Diese Erkrankung tritt in verschiedenen Formen auf: diabetisch, toxisch, chronisch demyelinisierend, Guillain-Barré usw. ... Und die Behandlungsergebnisse sind ebenfalls unterschiedlich. Ich habe eine ziemlich komplexe Form, behandele mich seit über einem Jahr, und die Fortschritte kommen langsam, aber stetig, was mich sehr freut. Meiner Meinung nach sind in unseren Fällen drei Komponenten wichtig: 1) Eine angemessene medikamentöse Behandlung, die von einem kompetenten Arzt verordnet wird (einschließlich Physiotherapie, Massagen, Akupunktur, Kuraufenthalt, sofern keine anderen Kontraindikationen vorliegen). Die Namen der Medikamente werde ich nicht öffentlich nennen, um Selbstmedikation zu vermeiden ☺️.
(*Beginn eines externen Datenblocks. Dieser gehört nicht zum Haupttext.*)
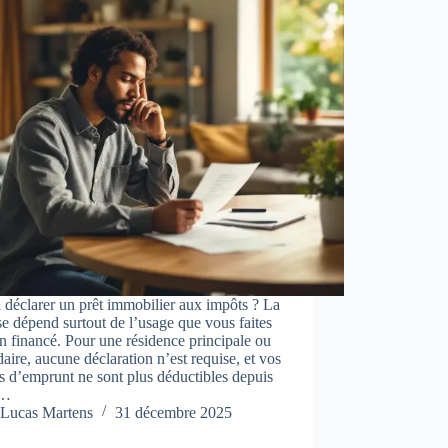
l déclarer un prêt immobilier aux impôts ? La
e dépend surtout de l’usage que vous faites
n financé. Pour une résidence principale ou
aire, aucune déclaration n’est requise, et vos
ts d’emprunt ne sont plus déductibles depuis
.…
Lucas Martens
31 décembre 2025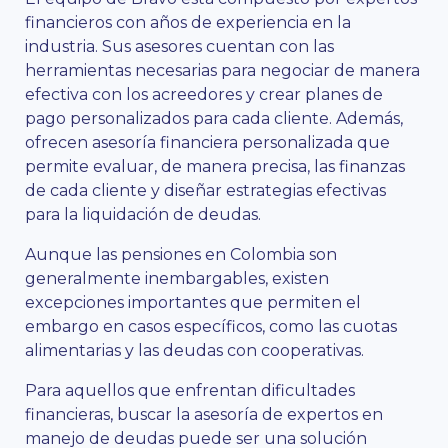
financieros con años de experiencia en la
industria. Sus asesores cuentan con las
herramientas necesarias para negociar de manera
efectiva con los acreedores y crear planes de
pago personalizados para cada cliente. Además,
ofrecen asesoría financiera personalizada que
permite evaluar, de manera precisa, las finanzas
de cada cliente y diseñar estrategias efectivas
para la liquidación de deudas.
Aunque las pensiones en Colombia son
generalmente inembargables, existen
excepciones importantes que permiten el
embargo en casos específicos, como las cuotas
alimentarias y las deudas con cooperativas.
Para aquellos que enfrentan dificultades
financieras, buscar la asesoría de expertos en
manejo de deudas puede ser una solución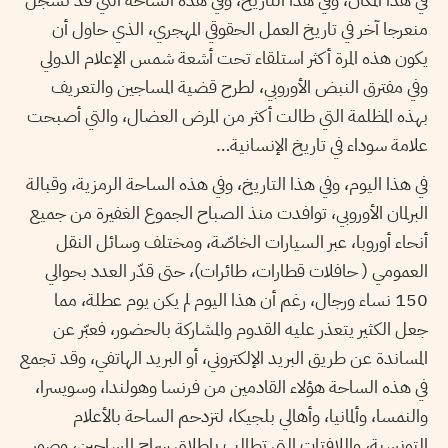
منعرجا آخر في تاريخ العمل الحقوقي المهجري، الذي حاول أن
يكون هذه المرة أكثر استلقاء تحت أشعة شمس الإعلام الدولي
وفي مفترق النبض الأوروبي، لطرح قضية المساجين والتعريف
بهذه المظلمة التي طالت أكثر من المرض العضال، والتي أصبحت
علامة سوداء في تاريخ الإنسانية…
في هذا اليوم، وفي هذا التاريخ، وفي هذه الساحة الرمزية، وقبالة
البرلمان الأوروبي، توافدت منذ الصباح الجموع الغفيرة من جميع
أنحاء أوروبا، عبر السيارات الخاصّة، ومختلف وسائل النقل
العمومي ( حافلات قطارات، طائرات)، حتى قدّر العدد بحوالي
150 نساء ورجال، رغم أن هذا اليوم لم يكن يوم عطلة، مما
جعل الكثير يتعذر عليه القدوم والمشاركة بالحضور، فعبّر عن
المساندة عن طريق البريد الإلكتروني، أو البريد الهاتفي، وقد تجمع
في هذه الساحة هؤلاء القادمين من فرنسا وهولندا، وسويسرا،
والنمسا، وألمانيا، وأهالي بلجيكا، لتزدحم الساحة بالأعلام
التونسية، واللافتات التي تطالب بإطلاق سراح المساجين، وصور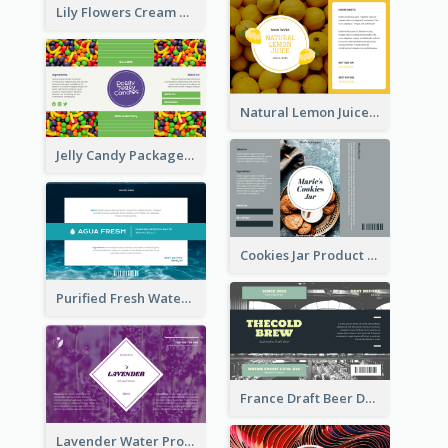
Lily Flowers Cream Product Label
Natural Lemon Juice Label
Jelly Candy Package Label
Cookies Jar Product Label
Purified Fresh Water Drink Label
France Draft Beer Drink Label
Lavender Water Product Label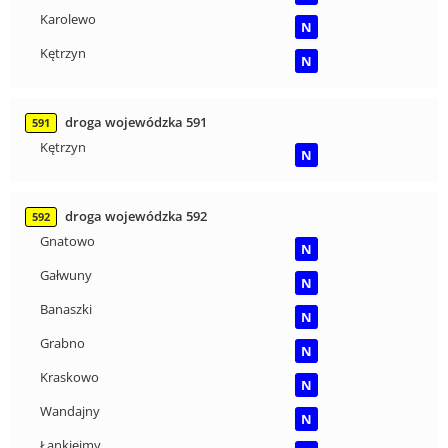
Karolewo
N
Kętrzyn
N
droga wojewódzka 591
591
Kętrzyn
N
droga wojewódzka 592
592
Gnatowo
N
Gałwuny
N
Banaszki
N
Grabno
N
Kraskowo
N
Wandajny
N
Łankiejmy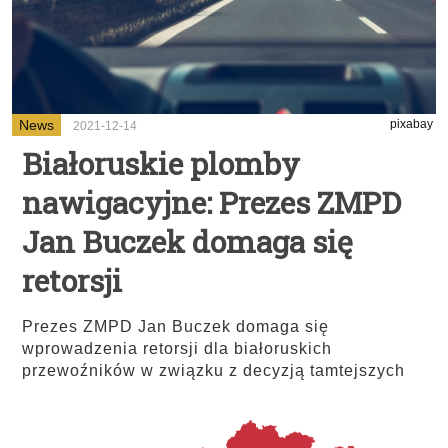
News
pixabay
2021-12-14
Białoruskie plomby
nawigacyjne: Prezes ZMPD
Jan Buczek domaga się
retorsji
Prezes ZMPD Jan Buczek domaga się
wprowadzenia retorsji dla białoruskich
przewoźników w związku z decyzją tamtejszych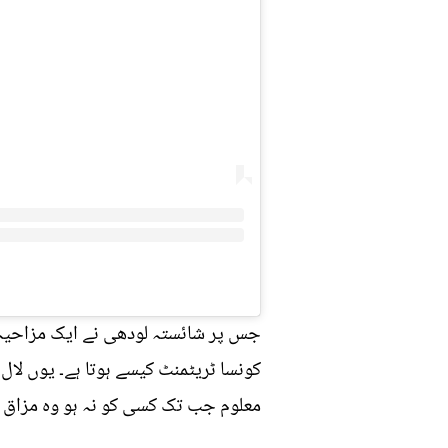
جس پر شائستہ لودھی نے ایک مزاحیہ پ
معلوم جب تک کسی کو نہ ہو وہ مزاق ن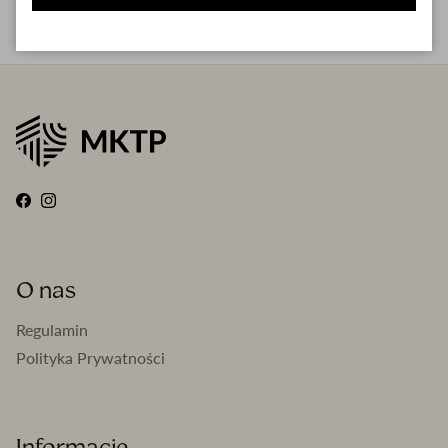
Facebook
Instagram
O nas
Regulamin
Polityka Prywatności
Informacje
2) Krankengymnastik (wiederum, falls keine Kontraindikationen bestehen).
3) Und unbedingt ein klares Vertrauen in den Sieg über die Krankheit, trotz der aktuellen Probleme.
Früher bin ich oft hingefallen, die blauen Flecken hatten kaum Zeit zu verheilen. Meine Beine haben mich nicht gehalten. Morgens bin ich aufgewacht, noch nicht einmal aus dem Bett aufgestanden, und hatte schon das Gefühl, müde zu sein ☺️. Mühsam konnte ich mit den Händen 1 kg heben. Allmählich habe ich es auf Hanteln mit 7 kg geschafft, draußen falle ich nicht mehr hin, allerdings schwanke ich noch, werde unsicher und gehe besonders ohne Geländer unsicher, aber ich achte nicht auf die Blicke der Leute. Ich bleibe dabei, dass dies vorübergehende Schwierigkeiten sind, die man einfach überstehen muss, ohne den Mut zu verlieren)) Natürlich ist das tägliche Arbeit, und man muss sich auf den Kampf einstellen. Und außerdem versuchen, sich nicht zu erkälten))
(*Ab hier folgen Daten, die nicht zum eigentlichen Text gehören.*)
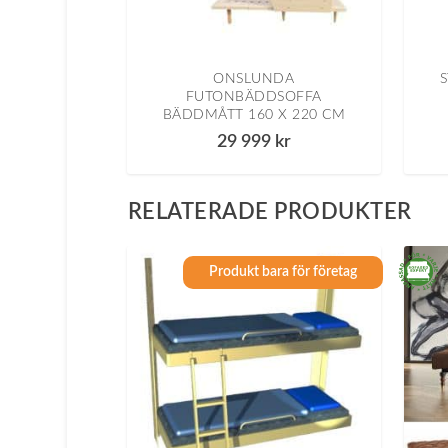
ONSLUNDA
FUTONBÄDDSOFFA
BÄDDMÅTT 160 X 220 CM
29 999
kr
RELATERADE PRODUKTER
Produkt bara för företag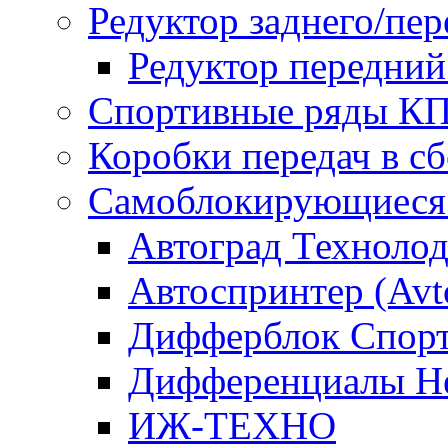
Редуктор заднего/пер
Редуктор передний
Спортивные ряды К
Коробки передач в 
Самоблокирующиеся
Автоград Техноло
Автоспринтер (Avto
Дифферблок Cпорт /
Дифференциалы Не
ИЖ-ТЕХНО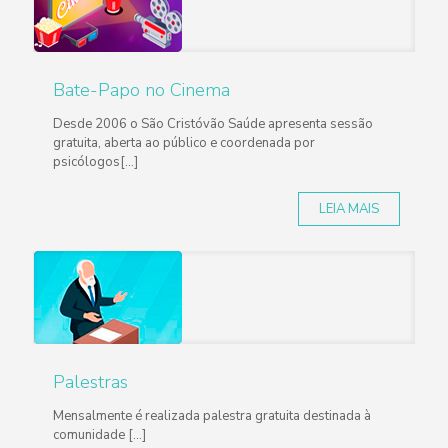
Bate-Papo no Cinema
Desde 2006 o São Cristóvão Saúde apresenta sessão
gratuita, aberta ao público e coordenada por
psicólogos[...]
LEIA MAIS
Palestras
Mensalmente é realizada palestra gratuita destinada à
comunidade [...]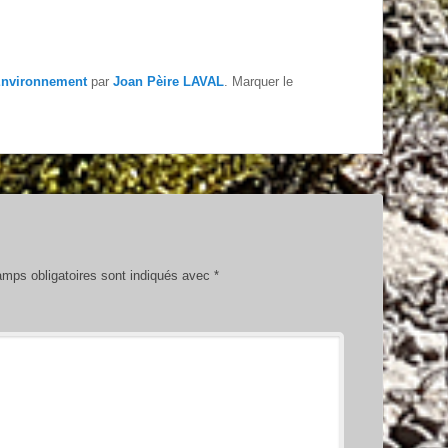
nvironnement
par
Joan Pèire LAVAL
. Marquer le
mps obligatoires sont indiqués avec
*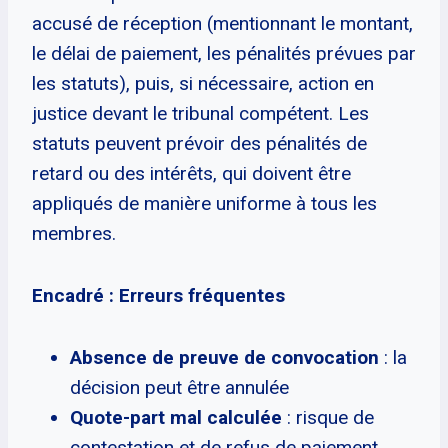
accusé de réception (mentionnant le montant,
le délai de paiement, les pénalités prévues par
les statuts), puis, si nécessaire, action en
justice devant le tribunal compétent. Les
statuts peuvent prévoir des pénalités de
retard ou des intérêts, qui doivent être
appliqués de manière uniforme à tous les
membres.
Encadré : Erreurs fréquentes
Absence de preuve de convocation
: la
décision peut être annulée
Quote-part mal calculée
: risque de
contestation et de refus de paiement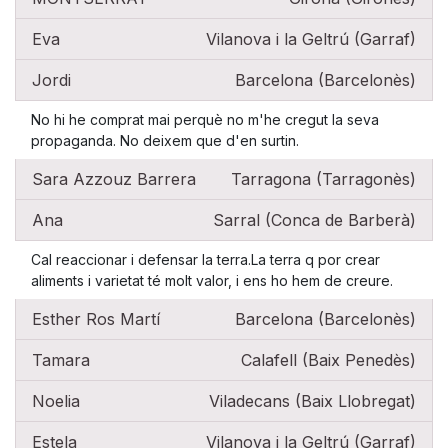
Eva
Vilanova i la Geltrú (Garraf)
Jordi
Barcelona (Barcelonès)
No hi he comprat mai perquè no m'he cregut la seva
propaganda. No deixem que d'en surtin.
Sara Azzouz Barrera
Tarragona (Tarragonès)
Ana
Sarral (Conca de Barberà)
Cal reaccionar i defensar la terra.La terra q por crear
aliments i varietat té molt valor, i ens ho hem de creure.
Esther Ros Martí
Barcelona (Barcelonès)
Tamara
Calafell (Baix Penedès)
Noelia
Viladecans (Baix Llobregat)
Estela
Vilanova i la Geltrú (Garraf)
Es gibt viele Fälle, in denen Menschen sich dank medikamentöser Behandlung schnell erholen. Hier ist, wie man so sagt, alles individuell.
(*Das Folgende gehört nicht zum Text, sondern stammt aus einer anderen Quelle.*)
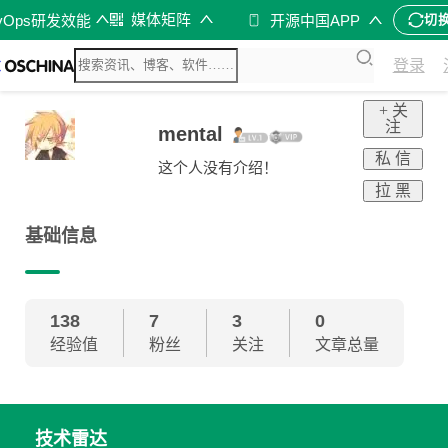
媒体矩阵
vOps研发效能
开源中国APP
切
登录
+ 关
注
mental
私 信
这个人没有介绍！
拉 黑
基础信息
138
7
3
0
经验值
粉丝
关注
文章总量
技术雷达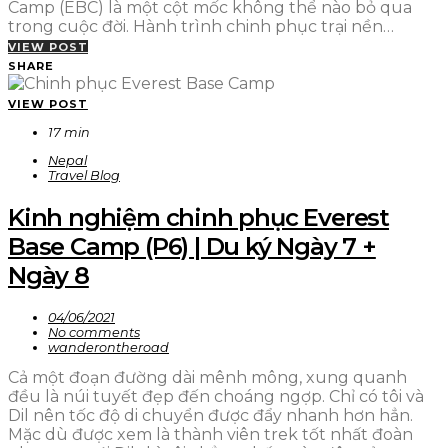
Camp (EBC) là một cột mốc không thể nào bỏ qua
trong cuộc đời. Hành trình chinh phục trại nền…
VIEW POST
SHARE
VIEW POST
17 min
Nepal
Travel Blog
Kinh nghiệm chinh phục Everest
Base Camp (P6) | Du ký Ngày 7 +
Ngày 8
04/06/2021
No comments
wanderontheroad
Cả một đoạn đường dài mênh mông, xung quanh
đều là núi tuyết đẹp đến choáng ngợp. Chỉ có tôi và
Dil nên tốc độ di chuyển được đẩy nhanh hơn hẳn.
Mặc dù được xem là thành viên trek tốt nhất đoàn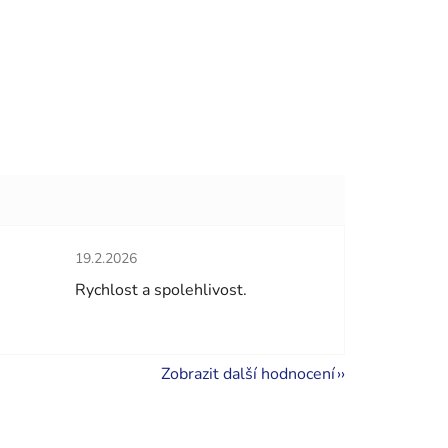
Hodnocení obchodu je 5 z 5 hvězdiček.
19.2.2026
hvězdiček.
Rychlost a spolehlivost.
Zobrazit další hodnocení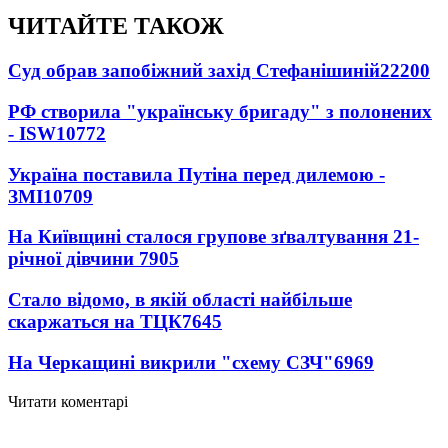
ЧИТАЙТЕ ТАКОЖ
Суд обрав запобіжний захід Стефанішиній
22200
РФ створила "українську бригаду" з полонених
- ISW
10772
Україна поставила Путіна перед дилемою -
ЗМІ
10709
На Київщині сталося групове зґвалтування 21-
річної дівчини
7905
Стало відомо, в якій області найбільше
скаржаться на ТЦК
7645
На Черкащині викрили "схему СЗЧ"
6969
Читати коментарі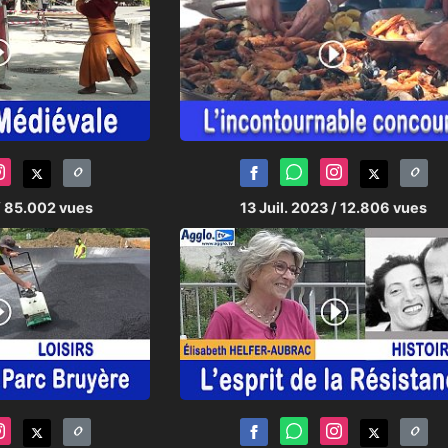
/ 85.002 vues
13 Juil. 2023
/ 12.806 vues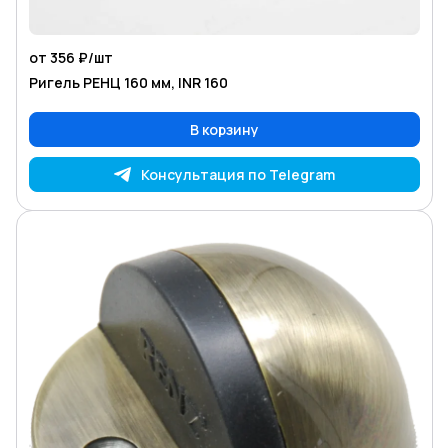
от 356 ₽/
шт
Ригель РЕНЦ 160 мм, INR 160
В корзину
Консультация по Telegram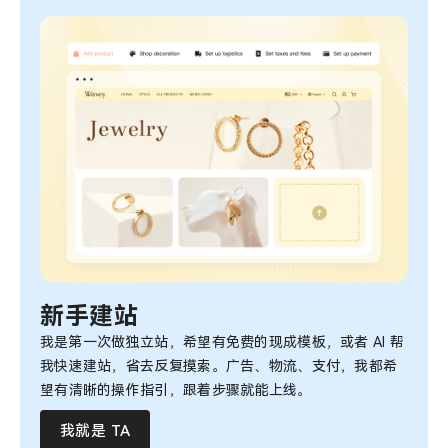
新手建站
我是第一次做独立站，希望有免费的现成模板，或者 AI 帮
我快速建站，省去反复摸索。广告、物流、支付，我都希
望有清晰的操作指引，跟着步骤就能上线。
我就是 TA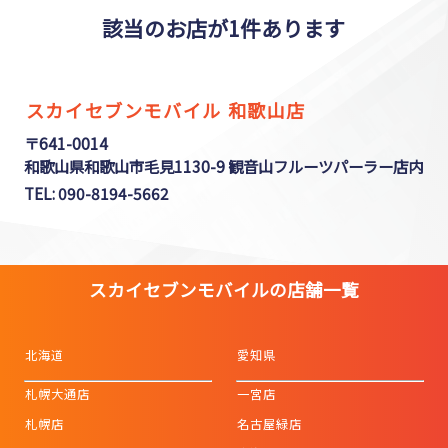
該当のお店が1件あります
スカイセブンモバイル 和歌山店
〒641-0014
和歌山県和歌山市毛見1130-9 観音山フルーツパーラー店内
TEL: 090-8194-5662
スカイセブンモバイルの店舗一覧
北海道
愛知県
札幌大通店
一宮店
札幌店
名古屋緑店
Viel Erfolg bei Ihrer Behandlung und gute Besserung!
Роза
#9
Hallo Kollege! Sie haben recht, wir müssen einen kompetenten Arzt finden, aber wo soll man den nur herbekommen? Wenn es Ihnen nicht zu viel Mühe macht, könnten Sie mir einen Tipp geben? Adresse: rozzasavvina@mail.ru
Людмила
#10
Was zum Teufel, ich habe geschrieben und geschrieben und hier ist nichts.
Ольга
#11
[quote="Kollege" message_id="63101165"]Olga, guten Tag! Wie geht es Ihnen denn momentan?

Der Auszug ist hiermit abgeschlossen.